This guide maps every dimension of that choice, eligibility, tax, liability, bankability, enforceability and cost, and delivers a clear recommendation for each scenario.
Kazakhstan’s Civil Code recognises two principal corporate vehicles for foreign investors: the LLP (tovarishchestvo s ogranichennoy otvetstvennostyu) and the JSC (aktsionernoe obshchestvo). The LLP is by far the more common choice for single-asset energy projects. It is a separate Kazakh legal entity with its own business identification number (BIN), tax registration and bank accounts. Members’ liability is limited to their participatory interest contributions. A JSC adds a share-capital layer, useful when listing equity or accommodating multiple institutional shareholders, but carries higher corporate-governance requirements and a minimum authorised capital threshold.
An on-shore LLP or JSC functions as the project company or special-purpose vehicle (SPV) that signs the PPA, holds the generation licence, owns project assets and is the borrower under project-finance facilities. Auction rules published by the Ministry of Energy consistently designate a local legal entity as the counterparty to the Financial Settlement Centre (FSC) for the purchase of electricity under the auction-awarded tariff. International development-finance institutions (DFIs) such as the EBRD and IFC, as well as commercial banks arranging limited-recourse facilities, structure security packages around the SPV’s shares, assets and receivables, a structure that is difficult to replicate with a branch.

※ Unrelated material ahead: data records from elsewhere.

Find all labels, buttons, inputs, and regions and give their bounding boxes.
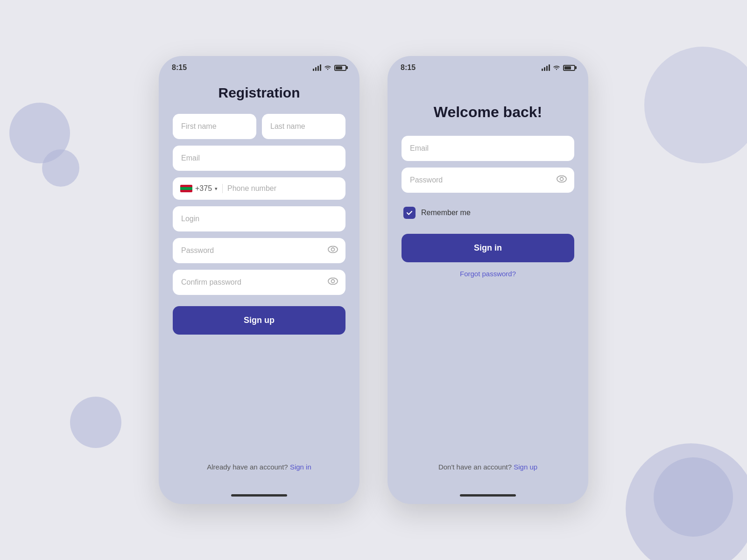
- confirm-password-wrapper: [173, 270, 345, 295]
- signin-button[interactable]: Sign in: [402, 234, 574, 262]
- remember-me-label: Remember me: [421, 209, 471, 217]
- password-input-registration[interactable]: [173, 238, 345, 263]
- battery-icon: [334, 65, 346, 71]
- login-wrapper: [173, 206, 345, 231]
- forgot-password-link[interactable]: Forgot password?: [402, 270, 574, 278]
- phones-container: 8:15 Registration: [159, 56, 588, 504]
- remember-row: Remember me: [403, 207, 572, 219]
- login-password-wrapper: [402, 168, 574, 193]
- phone-input-row: +375 ▾: [173, 177, 345, 200]
- signup-link-login[interactable]: Sign up: [514, 463, 537, 471]
- password-wrapper: [173, 238, 345, 263]
- status-bar-login: 8:15: [388, 56, 588, 76]
- svg-point-0: [328, 246, 338, 253]
- status-icons-login: [542, 64, 575, 71]
- registration-title: Registration: [173, 85, 345, 101]
- email-wrapper: [173, 146, 345, 171]
- svg-point-3: [331, 280, 335, 283]
- login-input[interactable]: [173, 206, 345, 231]
- signup-button[interactable]: Sign up: [173, 306, 345, 335]
- decorative-blob-3: [70, 397, 121, 448]
- svg-point-2: [328, 278, 338, 285]
- email-input-login[interactable]: [402, 136, 574, 161]
- decorative-blob-4: [644, 47, 747, 163]
- last-name-input[interactable]: [262, 114, 345, 139]
- phone-divider: [222, 184, 223, 193]
- svg-point-4: [557, 176, 566, 182]
- login-content: Welcome back!: [388, 76, 588, 490]
- first-name-input[interactable]: [173, 114, 256, 139]
- phone-number-input[interactable]: [227, 184, 338, 193]
- status-time-registration: 8:15: [172, 63, 187, 72]
- wifi-icon-login: [553, 64, 560, 71]
- decorative-blob-2: [42, 149, 79, 187]
- registration-phone: 8:15 Registration: [159, 56, 359, 504]
- chevron-down-icon: ▾: [215, 186, 218, 192]
- phone-code: +375: [195, 184, 212, 193]
- eye-icon-confirm[interactable]: [328, 278, 338, 287]
- welcome-title: Welcome back!: [402, 104, 574, 121]
- status-icons-registration: [313, 64, 346, 71]
- eye-icon-login[interactable]: [557, 175, 567, 185]
- remember-me-checkbox[interactable]: [403, 207, 416, 219]
- no-account-text: Don't have an account?: [438, 463, 512, 471]
- wifi-icon: [324, 64, 331, 71]
- signin-link[interactable]: Sign in: [290, 463, 311, 471]
- signal-icon-login: [542, 64, 550, 71]
- eye-icon-password[interactable]: [328, 246, 338, 256]
- decorative-blob-9: [654, 457, 733, 537]
- login-phone: 8:15 Welcome back!: [388, 56, 588, 504]
- battery-icon-login: [563, 65, 575, 71]
- status-bar-registration: 8:15: [159, 56, 359, 76]
- confirm-password-input[interactable]: [173, 270, 345, 295]
- name-row: [173, 114, 345, 139]
- signal-icon: [313, 64, 321, 71]
- svg-point-5: [560, 177, 564, 181]
- email-input-registration[interactable]: [173, 146, 345, 171]
- login-email-wrapper: [402, 136, 574, 161]
- already-account-text: Already have an account?: [207, 463, 288, 471]
- home-indicator-login: [460, 494, 516, 497]
- home-indicator-registration: [231, 494, 287, 497]
- registration-content: Registration +375 ▾: [159, 76, 359, 490]
- svg-point-1: [331, 248, 335, 251]
- country-code-selector[interactable]: +375 ▾: [180, 184, 218, 193]
- status-time-login: 8:15: [401, 63, 416, 72]
- password-input-login[interactable]: [402, 168, 574, 193]
- login-bottom-link: Don't have an account? Sign up: [402, 449, 574, 471]
- flag-icon: [180, 185, 192, 192]
- registration-bottom-link: Already have an account? Sign in: [173, 449, 345, 471]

A branch is a subdivision of the foreign company, not a separate legal entity. It is registered locally, receives a BIN and can conduct the full range of commercial activity permitted to its head office. A representative office is more limited: it may engage only in non-commercial, representational functions, market research, liaison and preparatory work, and cannot sign revenue-generating contracts. For energy-project purposes, only a branch (not a rep office) is a realistic alternative to an LLP/JSC.
Branches suit foreign investors conducting short-term feasibility studies, negotiating memoranda of understanding, or undertaking preliminary engineering and procurement work before committing to a full project. Some sponsors also use a branch for early-stage contracting on small merchant projects that will be funded entirely on the parent’s balance sheet, without third-party project finance.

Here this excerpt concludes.